В эти моменты некоторые жители уже управились заметить таратайку Федератовны, и зажиточные ребятишки летали по дворам, предупреждая кого нужно, что появилась сама старуха, чтоб все сидели смирно, а остаточное кулачество пусть прячется в колодцы. Спустя ряд мгновений в деревне потух ряд печек и несколько последних, исхищренных кулаков полезли по бурьянным гущам к колодцам и залезли в них по веревкам, а в колодцах сели на давно готовые, прибитые к шахте табуретки и закурили.
Федератовна как только вышла с последнего двора, как глянула своей зоркостью на изменившийся дух деревни, так у нее закипело все, что было внутри, даже съеденное кушанье.
Она пошла тогда к старому бедняку, своему другу, Кузьме Евгеньевичу Иванову, который в тот час облеживался после работы.
Кузьма Евгеньевич со всей симпатией встретил старушку и открыл ей тайну умрищевского колхоза.
— Я ведь здесь, как Союзкиножурнал, — сказал старик Кузьма, любивший туманные картины еще со старого времени, — все вижу и все знаю… Тут что делается, кума, аж последняя теория замирает в груди!.. Дай-ка я тебе чайку погрею в чугуне.
Погрев чаю, бедный старик торжественно объявил, что он вчерашний день организационно покинул колхоз и стал революционным единоличником, ибо Умрищев учредил здесь кулачество.
Федератовна вцепилась здесь в бедняка-старика и, склонив его книзу за отросток волос, начала драть оборкой юбки по заднице:
— Вот тебе, революционный единоличник! Вот тебе кулачество! Вот тебе Союзкиножурнал! Все видишь, все знаешь — так не молчи, действуй, бунтуй, старый сукин сын!.. Вот тебе теория, вот тебе — в груди она замирает! Не будь, не будь — либералистом не будь! Старайся, старайся, активничай, выявляй, помогай, шагай, не облеживайся, не единоличничай, суйся, суйся, суйся, бодрствуй, мучитель советской власти!..
Укротившись в этом бою и выпив чаю, чтоб не пропадала кипяченая вода, Федератовна пошла проверять экономику колхоза. Она обнаружила, что на каждом дворе была полная живая и мертвая утварь — от лошади до бороны, не говоря уже про пользовательных, про молочных или шерстяных животных. Что же, спрашивается, было обобществлено в этом колхозе?

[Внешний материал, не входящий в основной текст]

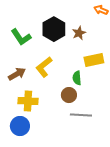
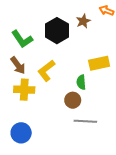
brown star: (79, 33) -> (83, 21), moved
brown arrow: (17, 74) -> (18, 65), moved, turned 84
yellow cross: (28, 101) -> (24, 90), moved

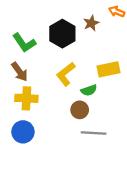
yellow L-shape: (46, 71) -> (66, 74), moved
green semicircle: (81, 82) -> (89, 90), turned -104
blue circle: (21, 133) -> (23, 132), moved

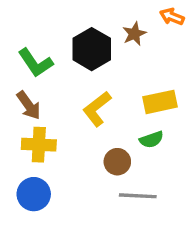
green semicircle: (89, 90) -> (151, 140), moved

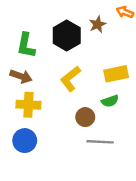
green L-shape: (35, 63) -> (26, 45), turned 45
brown arrow: (29, 105) -> (21, 76), turned -35

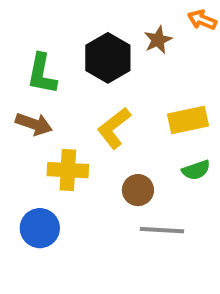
green semicircle: (110, 101) -> (196, 170), moved
yellow cross: (28, 105) -> (68, 170), moved

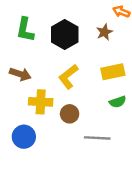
brown star: (158, 40) -> (104, 32), moved
green L-shape: (42, 74) -> (25, 30), moved
brown circle: (138, 190) -> (70, 114), moved

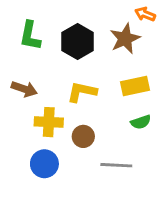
brown star: (104, 32) -> (125, 39), size x1.5
yellow L-shape: (68, 77) -> (82, 92), turned 50
blue circle: (24, 137) -> (44, 164), moved

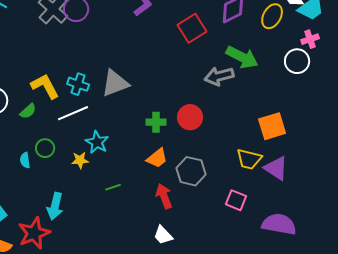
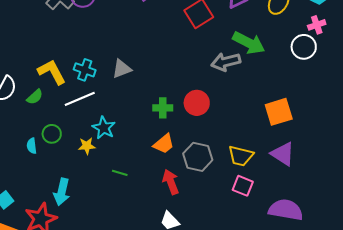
gray triangle: (115, 83) -> (122, 69), size x0.7
yellow trapezoid: (249, 159) -> (241, 156), moved
green line: (113, 187) -> (120, 173), turned 35

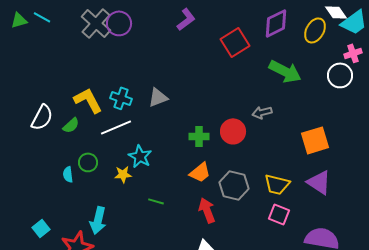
gray arrow: (226, 62) -> (262, 112), moved, size x0.7

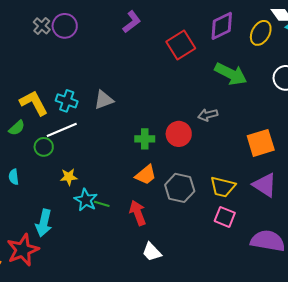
gray cross: (96, 23) -> (42, 26), size x0.6
cyan star: (140, 156) -> (86, 200), moved
green circle: (88, 162) -> (44, 147), moved
red arrow: (207, 210) -> (138, 213), moved

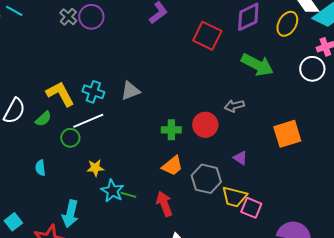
red square: (181, 45) -> (207, 36), turned -32
purple triangle: (265, 185) -> (240, 158), moved, size x0.6
yellow trapezoid: (223, 187) -> (234, 197), moved

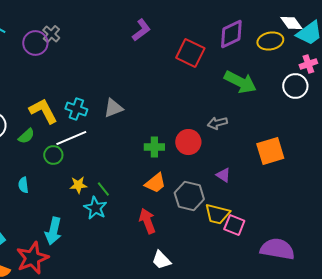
purple circle: (91, 17) -> (35, 43), moved
yellow ellipse: (287, 24) -> (270, 41), turned 50
green line: (128, 195) -> (103, 189), moved, turned 35

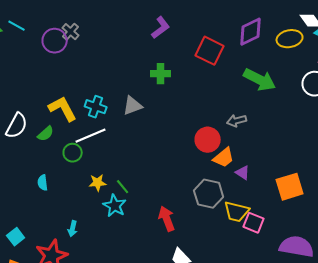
green cross: (154, 147) -> (161, 74), moved
orange square: (270, 151) -> (290, 187), moved
orange trapezoid: (155, 183) -> (224, 158), moved
cyan arrow: (53, 231) -> (73, 229), size x0.6

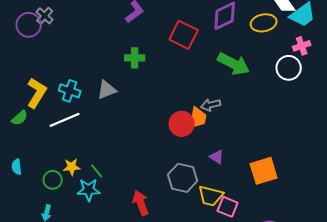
yellow L-shape: (63, 109) -> (37, 93), turned 60
green circle: (73, 153) -> (53, 180), moved
orange trapezoid: (224, 158) -> (198, 118), moved, turned -40
cyan star: (115, 206) -> (89, 190), turned -30

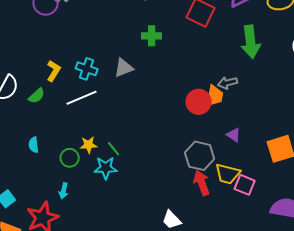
green arrow: (234, 64) -> (251, 42), turned 56
yellow L-shape: (37, 93) -> (54, 71), size x0.7
red arrow: (141, 203) -> (202, 183), moved

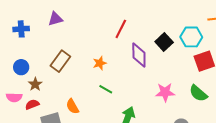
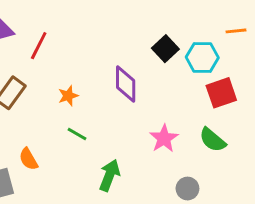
red line: (121, 29) -> (39, 46), moved
black square: (164, 42) -> (165, 49), moved
pink star: (165, 92) -> (164, 138), turned -30

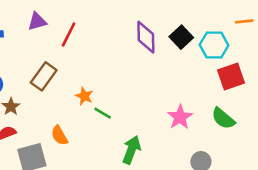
purple diamond: (126, 84) -> (146, 37), moved
orange star: (68, 96) -> (84, 96), moved, turned -30

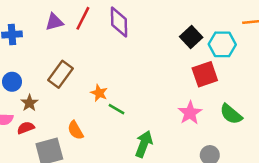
red line: (69, 35) -> (83, 18), moved
purple diamond: (146, 37) -> (119, 22), moved
red square: (231, 76) -> (205, 74), moved

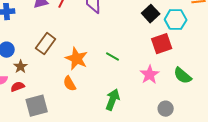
orange star: (99, 93) -> (77, 59), size x1.6
green line: (117, 109) -> (113, 57), moved
orange semicircle: (75, 130) -> (70, 84), moved

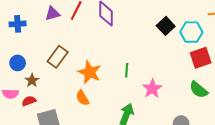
red square: (162, 44) -> (201, 58), moved
green line: (113, 57) -> (127, 70), turned 64
pink star: (150, 75) -> (152, 89), moved

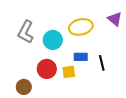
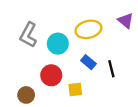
blue rectangle: (81, 57) -> (88, 62), turned 40
yellow square: (69, 72) -> (75, 90), moved

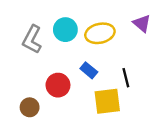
cyan circle: (58, 44) -> (65, 30), moved
blue rectangle: (88, 62) -> (89, 70), moved
yellow square: (75, 90) -> (107, 101), moved, size x1.6

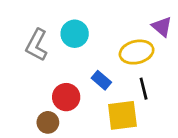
yellow ellipse: (100, 33) -> (137, 52), moved
brown circle: (30, 107) -> (48, 122), moved

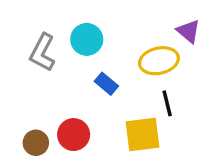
blue rectangle: (101, 80) -> (106, 84), moved
red circle: (66, 97) -> (74, 135), moved
brown circle: (48, 122) -> (36, 143), moved

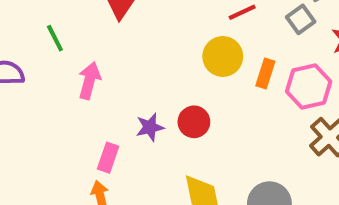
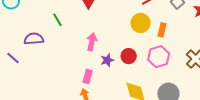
pink arrow: (89, 81) -> (92, 42), moved
pink hexagon: (309, 87) -> (159, 57), moved

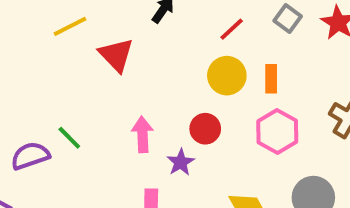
green line: (57, 20) -> (69, 138), moved
red circle: (129, 56) -> (205, 129), moved

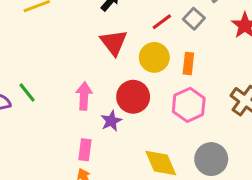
gray square: (288, 18) -> (194, 19), moved
red triangle: (116, 55) -> (114, 42), moved
red circle: (205, 129) -> (133, 97), size x1.4

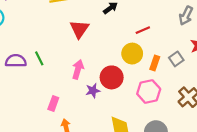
gray square: (194, 19) -> (176, 59), moved
red triangle: (114, 42) -> (79, 29), moved
pink rectangle: (85, 150) -> (53, 104), moved

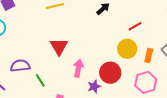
red triangle: (79, 29) -> (59, 47), moved
green line: (39, 58) -> (40, 80), moved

Никакой коллективной конюшни или прочей общественной службы Федератовна не нашла, хотя и прощупала всю деревню сквозь, даже в погреба заглядывала и на чердаки лазила.
С этим непонятным мнением и бушующим сердцем Федератовна появилась к председателю Умрищеву. Умрищев, оказывается, жил в той самой избе, по усадьбе которой бродил вол, таская ярмо привода.
Умрищев сидел в занавешенной комнате, на столе у него горела лампа под синим абажуром, и он читал книгу, запивая чтение охлажденным чаем. Кроме лампы на столе Умрищева кружился вентилятор и подавал в задумчивое лицо человека беспрерывную струю воздуха, помогающую неустанно мыслить мыслителю. Зная науку, Федератовна расследовала действие вентилятора и нашла, что он кружится силой вола, гонимого погонщиком, который ходил вослед животному с лицом павшего духом, вол передавал свою живую мощь на привод, а от привода шли далее — через переходные оси-канаты, за канаты были привязаны веревки, а уж вентилятор вращала суровая нитка.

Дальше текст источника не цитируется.